Il considérait d’ailleurs que cela était sans doute le gain le plus important pour le Québec de tout cet accord de Charlottetown, qui a été défait – et pas seulement au Québec – dans un référendum pancanadien. Pour Robert Bourassa, clairement, l’immigration était l’une des clés du maintien du poids politique du Québec au sein du Canada.

On n’a pas entendu le premier ministre François Legault sur cette question au cours de la dernière semaine. Mais on l’aura entendu sur l’immigration. Voici ce qu’il a dit dans le discours d’ouverture de la session à l’Assemblée nationale :

« C’est très important, il faut respecter les capacités d’intégration du Québec. Il faut que notre système d’immigration soit adapté aux réalités uniques d’une nation francophone en Amérique du Nord. Le gouvernement fédéral doit enfin comprendre ça. Le Québec ne peut pas avoir le même modèle d’immigration que celui du Canada anglais. La survie du français exige une approche différente. »

Or, dans ce même discours inaugural, la question de la pénurie de main-d’œuvre se trouvait en toile de fond sur à peu près tous les aspects de l’activité gouvernementale : en santé, en éducation, en petite enfance et dans la relance économique en général.

Beaucoup de gens, surtout du côté du patronat, mais aussi ailleurs dans la société québécoise, disent au premier ministre qu’on ne peut pas se passer d’immigrants pour contrer la pénurie de main-d’œuvre. Depuis le début de son mandat, et même si la pénurie augmente, il ne bouge pas. Or, cela est l’opinion de M. Legault, il n’y a rien qui indique qu’on ne peut pas faire plus pour intégrer les nouveaux arrivants si on y met les ressources et l’effort requis.

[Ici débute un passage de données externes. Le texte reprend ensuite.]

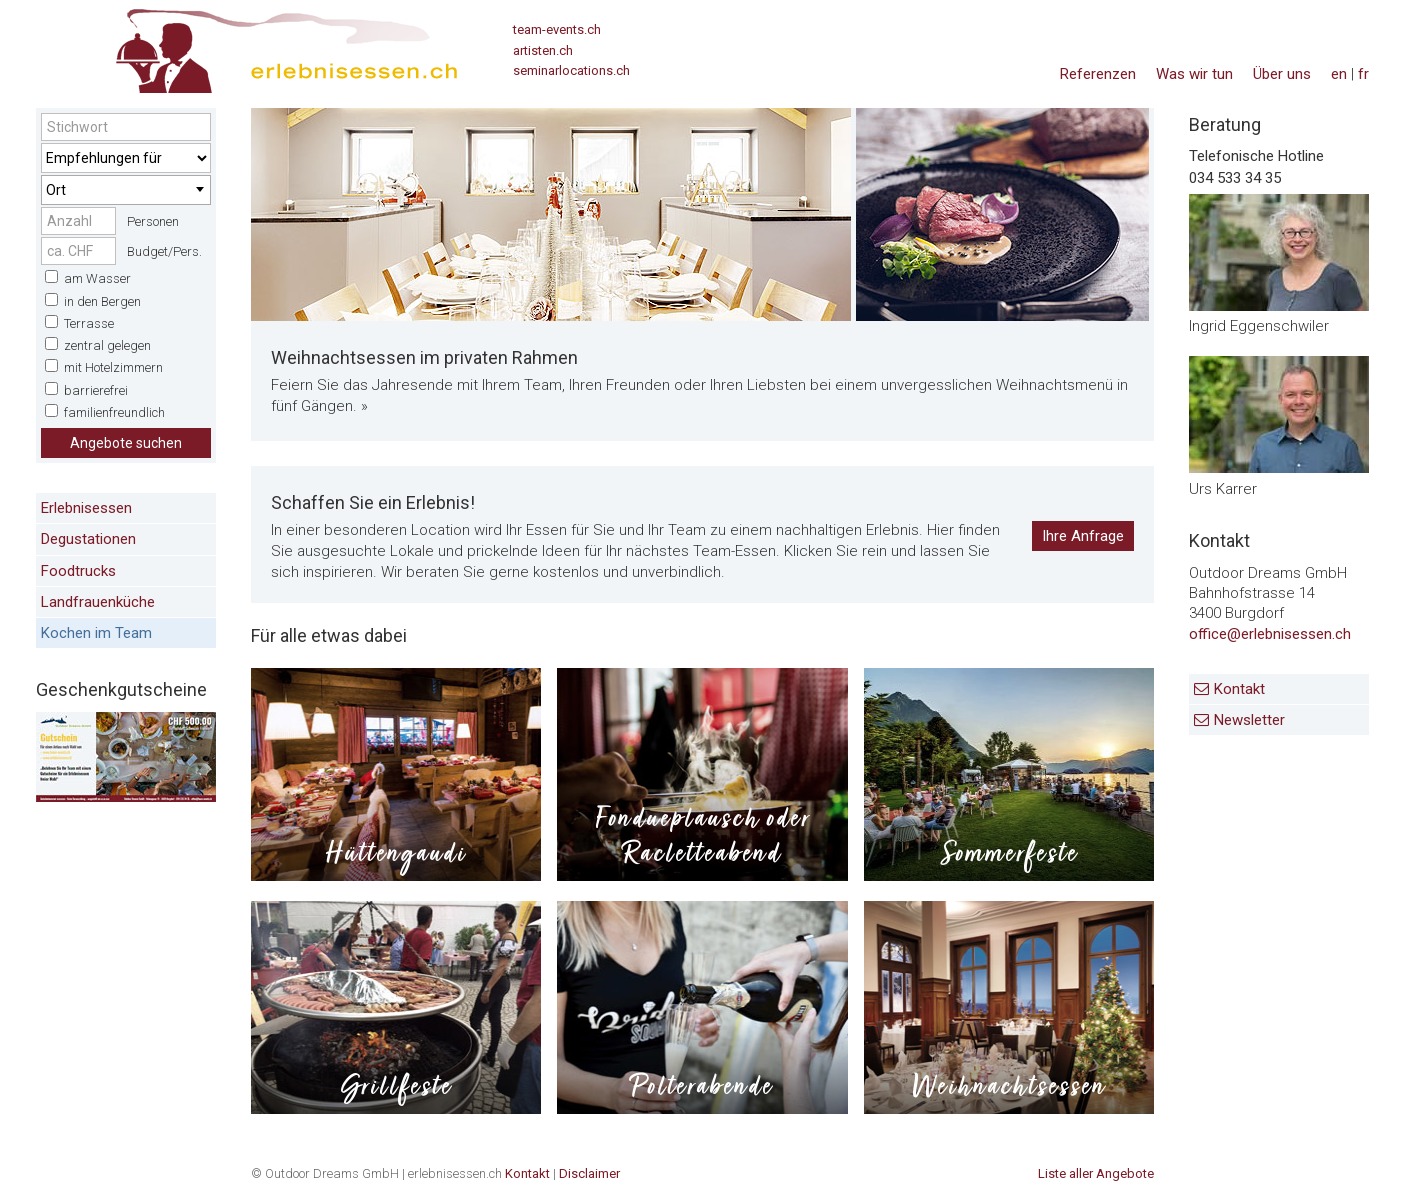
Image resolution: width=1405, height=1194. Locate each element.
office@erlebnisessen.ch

On ne peut pas compartimenter les dossiers quand on est premier ministre. La question de l’immigration touche aussi, nécessairement, le poids politique du Québec dans le Canada.

C’est ce qu’avaient compris Robert Bourassa et bien d’autres premiers ministres après lui qui ont voulu plus de pouvoirs sur l’immigration, mais sans pour autant décréter que la capacité d’intégration du Québec était atteinte et ne pouvait être revue.

« C’est un test pour Justin Trudeau », a dit M. Legault vendredi. Mais c’est aussi un test pour lui. Dans les missions d’un premier ministre du Québec, il y a nécessairement celle de contribuer à préserver le poids politique du Québec dans les institutions fédérales.

Et on ne peut que noter qu’à ce moment-ci, M. Legault applique des politiques qui auront des effets contraires.